Source information:
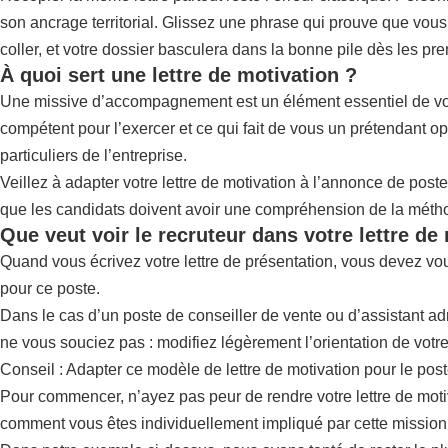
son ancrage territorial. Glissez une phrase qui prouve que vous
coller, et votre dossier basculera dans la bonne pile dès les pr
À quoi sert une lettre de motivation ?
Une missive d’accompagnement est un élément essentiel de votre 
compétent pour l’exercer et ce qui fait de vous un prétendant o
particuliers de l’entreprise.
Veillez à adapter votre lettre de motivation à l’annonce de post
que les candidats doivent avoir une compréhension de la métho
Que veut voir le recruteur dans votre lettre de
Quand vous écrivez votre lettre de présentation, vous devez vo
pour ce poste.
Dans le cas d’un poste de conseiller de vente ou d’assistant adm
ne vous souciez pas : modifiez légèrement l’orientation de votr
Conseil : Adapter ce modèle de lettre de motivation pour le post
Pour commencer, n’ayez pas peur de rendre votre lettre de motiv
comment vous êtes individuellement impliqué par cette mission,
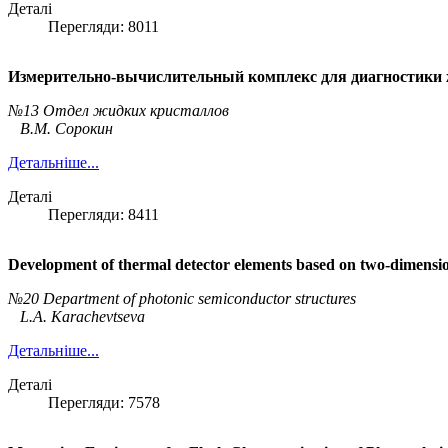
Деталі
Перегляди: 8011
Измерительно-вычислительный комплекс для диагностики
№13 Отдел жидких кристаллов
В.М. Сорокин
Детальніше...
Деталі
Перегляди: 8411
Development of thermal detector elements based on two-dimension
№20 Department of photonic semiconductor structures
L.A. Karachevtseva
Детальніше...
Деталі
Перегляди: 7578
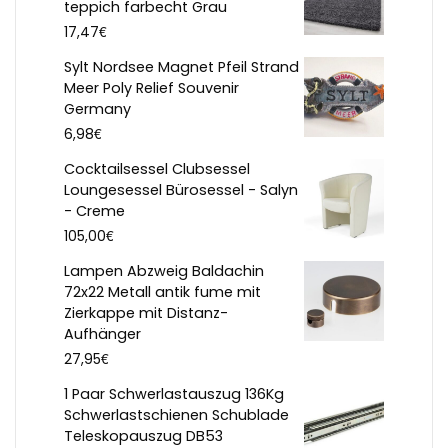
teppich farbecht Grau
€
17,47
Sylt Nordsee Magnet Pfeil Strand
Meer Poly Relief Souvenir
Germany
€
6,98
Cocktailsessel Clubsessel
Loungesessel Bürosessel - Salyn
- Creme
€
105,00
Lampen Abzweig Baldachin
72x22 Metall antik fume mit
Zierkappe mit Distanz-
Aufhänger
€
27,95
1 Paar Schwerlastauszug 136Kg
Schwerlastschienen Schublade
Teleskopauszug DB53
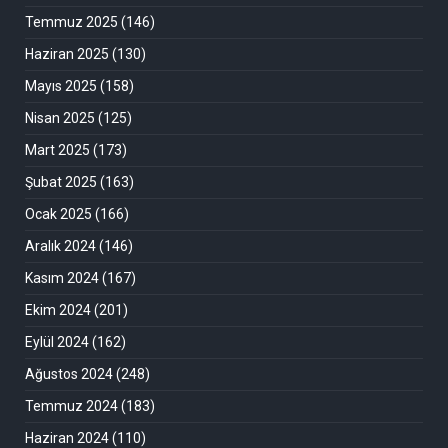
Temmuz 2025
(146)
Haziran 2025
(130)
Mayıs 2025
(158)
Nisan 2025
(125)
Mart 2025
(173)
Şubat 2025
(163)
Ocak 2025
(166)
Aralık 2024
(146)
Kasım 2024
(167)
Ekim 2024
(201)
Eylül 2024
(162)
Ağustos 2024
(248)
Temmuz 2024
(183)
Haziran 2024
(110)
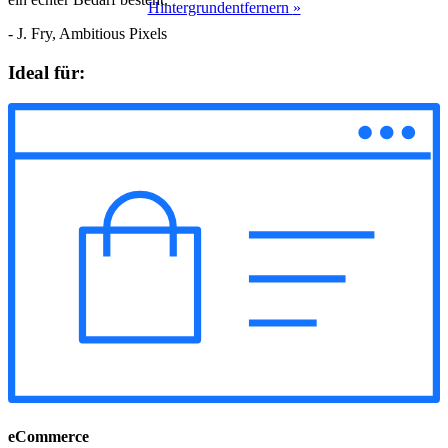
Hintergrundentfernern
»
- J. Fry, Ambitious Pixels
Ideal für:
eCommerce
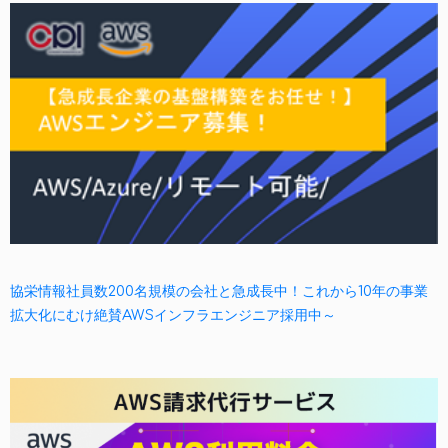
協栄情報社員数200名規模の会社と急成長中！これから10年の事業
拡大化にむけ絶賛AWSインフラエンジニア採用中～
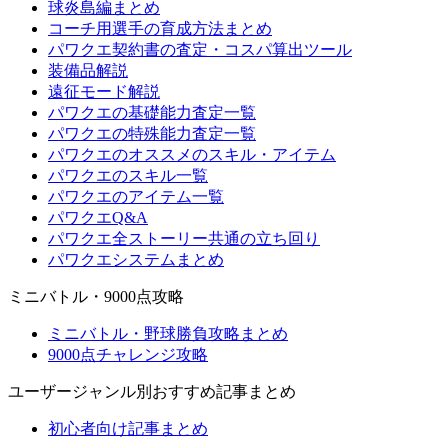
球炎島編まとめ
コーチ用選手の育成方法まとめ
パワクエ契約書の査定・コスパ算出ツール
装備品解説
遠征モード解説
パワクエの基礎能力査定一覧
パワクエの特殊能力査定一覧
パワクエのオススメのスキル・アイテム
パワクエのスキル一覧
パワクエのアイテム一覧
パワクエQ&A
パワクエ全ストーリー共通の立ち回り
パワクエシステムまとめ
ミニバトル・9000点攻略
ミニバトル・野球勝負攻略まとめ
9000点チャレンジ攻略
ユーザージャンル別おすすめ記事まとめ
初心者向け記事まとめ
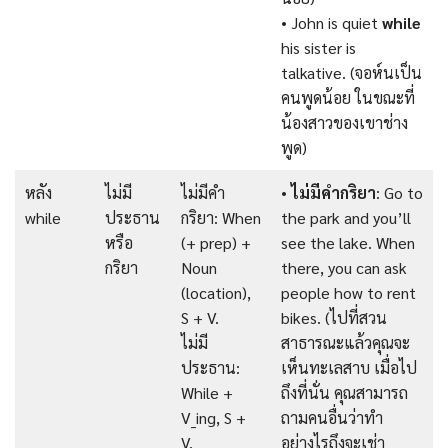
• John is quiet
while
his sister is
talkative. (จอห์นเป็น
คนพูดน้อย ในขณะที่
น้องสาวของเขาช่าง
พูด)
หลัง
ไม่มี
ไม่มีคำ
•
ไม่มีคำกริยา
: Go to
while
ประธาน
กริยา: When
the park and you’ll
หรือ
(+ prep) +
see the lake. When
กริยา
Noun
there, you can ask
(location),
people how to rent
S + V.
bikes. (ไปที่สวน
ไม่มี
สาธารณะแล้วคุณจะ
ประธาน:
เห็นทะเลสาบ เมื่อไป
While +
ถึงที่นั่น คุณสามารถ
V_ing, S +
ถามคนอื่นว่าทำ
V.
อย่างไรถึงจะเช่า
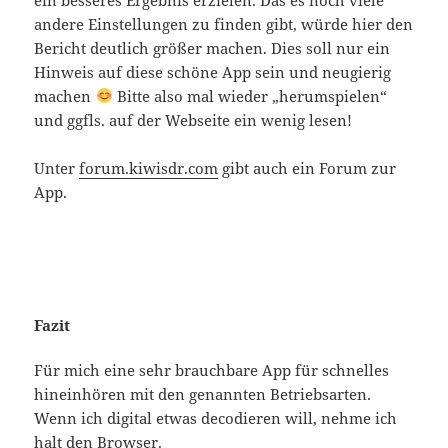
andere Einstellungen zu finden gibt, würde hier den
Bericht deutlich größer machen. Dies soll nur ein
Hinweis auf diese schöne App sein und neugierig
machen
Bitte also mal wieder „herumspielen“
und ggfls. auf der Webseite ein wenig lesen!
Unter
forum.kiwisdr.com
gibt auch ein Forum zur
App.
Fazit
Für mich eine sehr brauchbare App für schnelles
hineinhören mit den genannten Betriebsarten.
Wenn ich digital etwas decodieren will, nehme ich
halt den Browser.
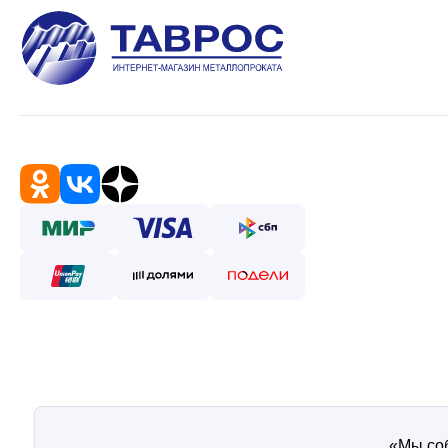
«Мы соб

What to work on: Report each line in the preceding entries that holds the string "gibt".

Written solution:
andere Einstellungen zu finden gibt, würde hier den
gibt auch ein Forum zur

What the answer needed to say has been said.